Background: Aggressive resection/exclusion of the primary entry in the descending aorta remains controversial in older patients with acute type A aortic dissection (ATAAD). We investigated the effect of residual primary entry in the descending aorta in younger and older groups.

Methods: Patients with ATAAD who underwent emergency surgery (n=1103) were divided into younger (< 70 years; n=681) and older (≥ 70 years; n=422) cohorts. Each cohort was further divided into groups with or without residual primary entry in the descending aorta. After propensity score matching, 179 and 71 matched pairs were obtained in the younger and older cohorts, respectively. Surgical outcomes were compared between the residual and non-residual groups in each age cohort.

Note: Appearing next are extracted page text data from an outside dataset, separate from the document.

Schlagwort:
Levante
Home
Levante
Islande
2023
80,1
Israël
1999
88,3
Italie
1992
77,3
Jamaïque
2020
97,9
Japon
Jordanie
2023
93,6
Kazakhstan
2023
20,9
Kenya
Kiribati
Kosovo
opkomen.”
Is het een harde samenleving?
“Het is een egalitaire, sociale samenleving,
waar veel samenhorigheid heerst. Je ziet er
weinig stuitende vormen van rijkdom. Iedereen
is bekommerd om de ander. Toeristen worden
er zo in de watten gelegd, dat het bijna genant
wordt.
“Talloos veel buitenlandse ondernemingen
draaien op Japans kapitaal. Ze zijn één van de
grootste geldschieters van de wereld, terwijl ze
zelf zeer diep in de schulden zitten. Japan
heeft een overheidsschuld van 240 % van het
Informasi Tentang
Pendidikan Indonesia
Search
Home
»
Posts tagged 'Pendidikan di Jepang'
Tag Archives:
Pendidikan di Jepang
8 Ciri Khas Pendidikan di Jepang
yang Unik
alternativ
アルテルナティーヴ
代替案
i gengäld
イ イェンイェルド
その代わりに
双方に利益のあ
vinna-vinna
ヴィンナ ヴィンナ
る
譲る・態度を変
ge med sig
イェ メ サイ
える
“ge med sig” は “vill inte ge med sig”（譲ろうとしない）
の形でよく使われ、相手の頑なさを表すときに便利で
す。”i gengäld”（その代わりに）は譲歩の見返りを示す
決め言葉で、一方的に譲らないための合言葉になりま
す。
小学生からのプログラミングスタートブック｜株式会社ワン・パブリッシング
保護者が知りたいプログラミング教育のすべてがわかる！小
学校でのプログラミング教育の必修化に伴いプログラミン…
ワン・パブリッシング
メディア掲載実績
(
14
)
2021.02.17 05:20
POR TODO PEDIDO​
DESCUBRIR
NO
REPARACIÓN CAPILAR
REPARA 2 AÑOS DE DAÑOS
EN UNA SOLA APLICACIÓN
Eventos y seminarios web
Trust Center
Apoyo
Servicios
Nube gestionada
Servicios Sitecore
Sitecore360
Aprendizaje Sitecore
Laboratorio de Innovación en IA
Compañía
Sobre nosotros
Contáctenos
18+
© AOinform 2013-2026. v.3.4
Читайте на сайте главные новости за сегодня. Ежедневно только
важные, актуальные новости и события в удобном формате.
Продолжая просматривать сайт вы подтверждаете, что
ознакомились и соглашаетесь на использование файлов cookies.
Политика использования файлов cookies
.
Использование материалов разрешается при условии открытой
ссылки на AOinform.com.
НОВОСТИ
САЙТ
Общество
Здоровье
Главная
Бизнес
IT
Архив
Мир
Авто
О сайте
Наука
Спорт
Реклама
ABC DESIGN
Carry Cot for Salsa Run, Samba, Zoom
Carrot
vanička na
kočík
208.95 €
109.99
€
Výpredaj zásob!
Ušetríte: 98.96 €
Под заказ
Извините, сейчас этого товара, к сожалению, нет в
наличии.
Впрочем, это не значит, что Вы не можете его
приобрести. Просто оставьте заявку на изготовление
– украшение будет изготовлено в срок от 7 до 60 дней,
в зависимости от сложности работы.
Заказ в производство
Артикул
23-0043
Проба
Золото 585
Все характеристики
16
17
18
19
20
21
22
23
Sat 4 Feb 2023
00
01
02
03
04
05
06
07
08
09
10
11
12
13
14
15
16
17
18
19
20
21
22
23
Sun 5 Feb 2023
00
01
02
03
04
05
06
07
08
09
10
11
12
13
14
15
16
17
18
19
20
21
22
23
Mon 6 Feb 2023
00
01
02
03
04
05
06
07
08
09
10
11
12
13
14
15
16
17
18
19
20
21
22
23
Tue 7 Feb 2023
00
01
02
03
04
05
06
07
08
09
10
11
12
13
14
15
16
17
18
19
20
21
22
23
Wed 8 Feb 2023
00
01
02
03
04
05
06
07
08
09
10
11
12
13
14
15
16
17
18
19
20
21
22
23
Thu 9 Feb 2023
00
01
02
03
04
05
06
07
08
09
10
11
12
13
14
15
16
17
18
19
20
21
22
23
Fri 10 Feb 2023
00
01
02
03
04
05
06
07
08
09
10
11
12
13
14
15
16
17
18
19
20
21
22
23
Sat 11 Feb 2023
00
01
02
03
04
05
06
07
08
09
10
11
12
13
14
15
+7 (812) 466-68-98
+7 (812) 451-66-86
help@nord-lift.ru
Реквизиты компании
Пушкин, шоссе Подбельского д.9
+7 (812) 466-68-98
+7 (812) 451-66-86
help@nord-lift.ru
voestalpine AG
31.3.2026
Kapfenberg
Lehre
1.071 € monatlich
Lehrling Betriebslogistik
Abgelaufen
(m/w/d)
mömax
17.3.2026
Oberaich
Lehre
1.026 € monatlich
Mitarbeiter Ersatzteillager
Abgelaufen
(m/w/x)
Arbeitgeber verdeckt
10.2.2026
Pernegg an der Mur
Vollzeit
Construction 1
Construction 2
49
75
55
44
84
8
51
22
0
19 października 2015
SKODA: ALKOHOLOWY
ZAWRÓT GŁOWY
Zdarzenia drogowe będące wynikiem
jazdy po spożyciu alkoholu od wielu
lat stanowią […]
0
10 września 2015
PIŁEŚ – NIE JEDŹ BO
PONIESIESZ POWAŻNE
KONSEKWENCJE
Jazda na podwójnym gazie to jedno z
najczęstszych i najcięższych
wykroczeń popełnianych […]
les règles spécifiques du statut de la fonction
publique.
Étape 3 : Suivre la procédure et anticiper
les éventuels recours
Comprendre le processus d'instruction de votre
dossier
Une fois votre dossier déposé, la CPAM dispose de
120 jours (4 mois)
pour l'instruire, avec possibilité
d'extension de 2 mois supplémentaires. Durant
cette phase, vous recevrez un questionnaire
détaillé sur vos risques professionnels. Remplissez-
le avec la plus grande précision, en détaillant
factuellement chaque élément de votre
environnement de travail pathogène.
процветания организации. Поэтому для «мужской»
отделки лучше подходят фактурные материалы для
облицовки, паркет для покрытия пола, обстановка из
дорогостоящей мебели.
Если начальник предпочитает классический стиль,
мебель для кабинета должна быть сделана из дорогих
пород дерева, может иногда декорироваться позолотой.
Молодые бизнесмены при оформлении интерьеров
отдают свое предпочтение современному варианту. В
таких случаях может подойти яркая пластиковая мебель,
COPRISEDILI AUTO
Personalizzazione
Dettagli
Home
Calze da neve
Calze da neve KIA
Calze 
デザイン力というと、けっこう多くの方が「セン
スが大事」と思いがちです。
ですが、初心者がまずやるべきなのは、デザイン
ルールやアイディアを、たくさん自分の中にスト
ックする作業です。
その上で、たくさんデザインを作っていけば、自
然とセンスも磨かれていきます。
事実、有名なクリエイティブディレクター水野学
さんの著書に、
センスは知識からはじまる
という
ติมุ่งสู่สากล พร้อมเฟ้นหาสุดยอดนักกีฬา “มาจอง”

Results: In the younger cohort, the cumulative incidence rate of distal aortic events was significantly higher in the residual than in the non-residual group (10-year: 35 [95% CI, 27-44] % vs. 22 [15-31] %, P=.001). However, in the older group, residual or non-residual primary entry did not affect the rates (10-year:11 [5-20] % vs. 9 [4-17] %, P=.75). Multivariate analysis identified age < 70 years (P<.001; HR, 2.188; 95% CI, 1.493, 3.205) and residual primary entry at the descending aorta (P<.001; HR, 2.142; 95% CI, 1.559-2.943) as significant predictors for distal aortic events.

Conclusions: Aggressive resection/exclusion of the primary entry in the descending aorta should be considered for patients aged < 70 years to avoid distal aortic events; however, it might not always be appropriate for the older patients ≥ 70 years.

Keywords: Aortic dissection; distal aortic event; older adult; type A dissection.